**Exercise prompt**
Among the entries below, one line contains "Eppure si fa" and another contains "prima a queste". Transcribe those two lines and every line between them, exactly.

** Exercise input follows **

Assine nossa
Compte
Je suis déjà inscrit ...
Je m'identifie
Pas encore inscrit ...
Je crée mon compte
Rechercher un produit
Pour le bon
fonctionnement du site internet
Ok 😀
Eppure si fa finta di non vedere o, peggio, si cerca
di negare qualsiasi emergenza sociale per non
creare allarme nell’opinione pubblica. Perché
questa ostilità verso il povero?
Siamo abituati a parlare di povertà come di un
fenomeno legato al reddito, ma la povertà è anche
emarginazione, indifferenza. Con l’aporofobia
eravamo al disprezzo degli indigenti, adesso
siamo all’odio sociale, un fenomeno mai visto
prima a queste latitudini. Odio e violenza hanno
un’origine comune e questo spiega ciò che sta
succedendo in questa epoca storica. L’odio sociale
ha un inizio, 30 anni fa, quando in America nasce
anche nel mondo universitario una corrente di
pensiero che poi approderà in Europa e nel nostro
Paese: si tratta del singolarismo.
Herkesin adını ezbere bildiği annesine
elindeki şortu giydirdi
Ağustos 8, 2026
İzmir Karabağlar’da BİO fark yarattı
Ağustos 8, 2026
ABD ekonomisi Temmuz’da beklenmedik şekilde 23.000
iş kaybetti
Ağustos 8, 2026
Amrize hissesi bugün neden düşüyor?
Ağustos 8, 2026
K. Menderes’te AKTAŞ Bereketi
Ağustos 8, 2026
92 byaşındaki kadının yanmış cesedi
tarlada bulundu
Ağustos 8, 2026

** End of Exercise input **
** Exercise input follows **

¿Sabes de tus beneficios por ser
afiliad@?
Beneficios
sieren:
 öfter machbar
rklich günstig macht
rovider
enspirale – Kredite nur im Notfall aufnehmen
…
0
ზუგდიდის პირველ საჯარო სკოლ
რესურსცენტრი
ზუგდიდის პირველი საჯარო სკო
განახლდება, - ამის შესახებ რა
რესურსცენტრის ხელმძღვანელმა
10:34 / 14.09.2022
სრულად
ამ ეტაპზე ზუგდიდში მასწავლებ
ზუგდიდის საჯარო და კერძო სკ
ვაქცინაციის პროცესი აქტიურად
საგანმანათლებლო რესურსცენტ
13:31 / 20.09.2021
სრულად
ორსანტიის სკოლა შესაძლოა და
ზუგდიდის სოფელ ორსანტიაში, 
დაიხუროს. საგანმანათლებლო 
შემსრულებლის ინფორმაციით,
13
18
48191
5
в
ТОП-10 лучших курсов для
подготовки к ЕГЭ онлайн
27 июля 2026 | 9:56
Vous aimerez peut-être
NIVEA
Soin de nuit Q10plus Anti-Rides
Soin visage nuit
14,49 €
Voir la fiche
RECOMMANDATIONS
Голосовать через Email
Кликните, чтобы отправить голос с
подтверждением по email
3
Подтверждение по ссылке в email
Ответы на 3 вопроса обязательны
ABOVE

** End of Exercise input **
** Exercise input follows **

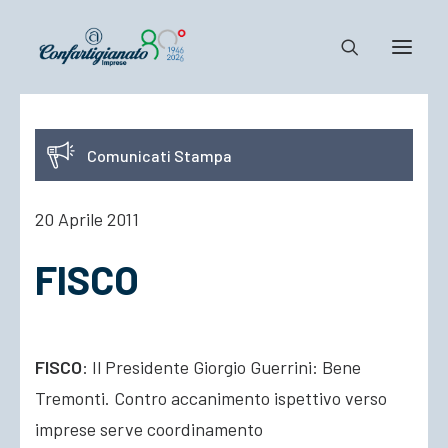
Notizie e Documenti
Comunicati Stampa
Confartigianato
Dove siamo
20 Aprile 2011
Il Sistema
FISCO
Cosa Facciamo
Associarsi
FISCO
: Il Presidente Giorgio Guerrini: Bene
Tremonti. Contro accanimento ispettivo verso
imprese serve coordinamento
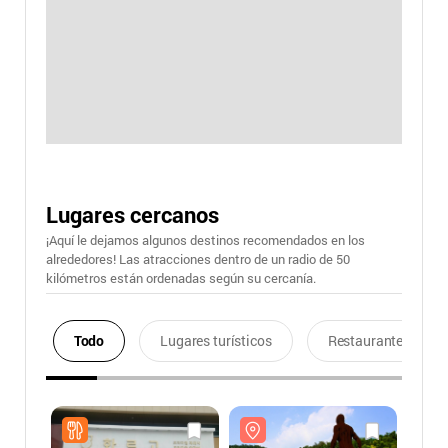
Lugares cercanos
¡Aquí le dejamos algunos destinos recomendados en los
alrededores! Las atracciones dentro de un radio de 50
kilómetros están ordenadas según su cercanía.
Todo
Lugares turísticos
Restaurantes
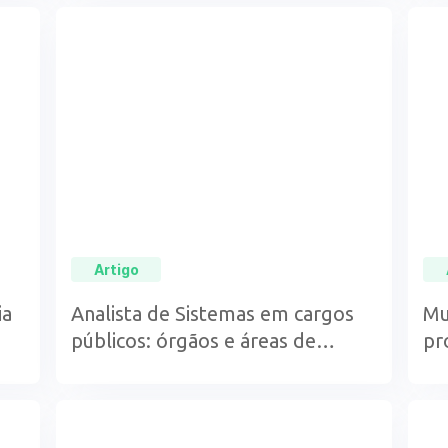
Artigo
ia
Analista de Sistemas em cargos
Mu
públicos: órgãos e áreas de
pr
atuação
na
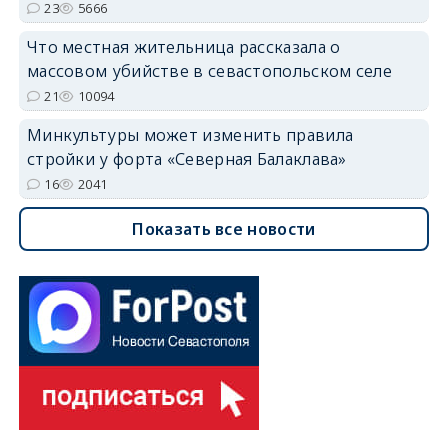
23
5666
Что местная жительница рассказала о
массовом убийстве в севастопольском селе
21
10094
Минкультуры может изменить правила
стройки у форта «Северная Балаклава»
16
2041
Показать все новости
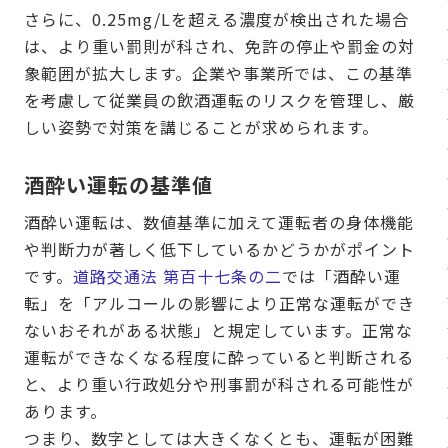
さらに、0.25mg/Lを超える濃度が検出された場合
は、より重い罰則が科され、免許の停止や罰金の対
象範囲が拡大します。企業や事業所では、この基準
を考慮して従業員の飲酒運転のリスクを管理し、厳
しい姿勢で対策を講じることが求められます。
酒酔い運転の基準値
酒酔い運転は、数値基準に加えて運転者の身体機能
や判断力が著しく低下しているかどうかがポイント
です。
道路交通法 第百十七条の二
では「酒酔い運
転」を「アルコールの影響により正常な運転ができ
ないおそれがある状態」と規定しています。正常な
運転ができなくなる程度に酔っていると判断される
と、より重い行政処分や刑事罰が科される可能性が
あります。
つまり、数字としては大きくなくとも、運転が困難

** End of Exercise input **

**Answer**
Eppure si fa finta di non vedere o, peggio, si cerca
di negare qualsiasi emergenza sociale per non
creare allarme nell’opinione pubblica. Perché
questa ostilità verso il povero?
Siamo abituati a parlare di povertà come di un
fenomeno legato al reddito, ma la povertà è anche
emarginazione, indifferenza. Con l’aporofobia
eravamo al disprezzo degli indigenti, adesso
siamo all’odio sociale, un fenomeno mai visto
prima a queste latitudini. Odio e violenza hanno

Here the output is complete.